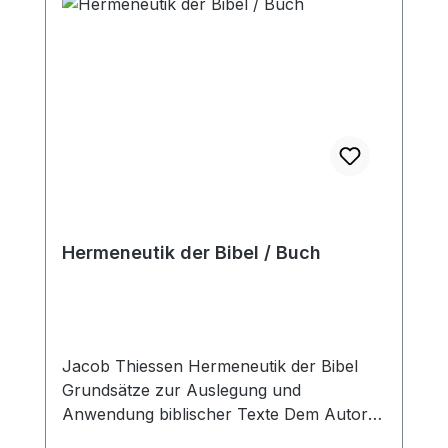
Hermeneutik der Bibel / Buch
Jacob Thiessen Hermeneutik der Bibel
Grundsätze zur Auslegung und
Anwendung biblischer Texte Dem Autor
ist es gelungen, das komplexe Gebiet der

> [EXERCISE AIM]
In the entries above, locate every line with the word "Bibel" and copy it.

> [SOLUTION]
Hermeneutik der Bibel / Buch
Jacob Thiessen Hermeneutik der Bibel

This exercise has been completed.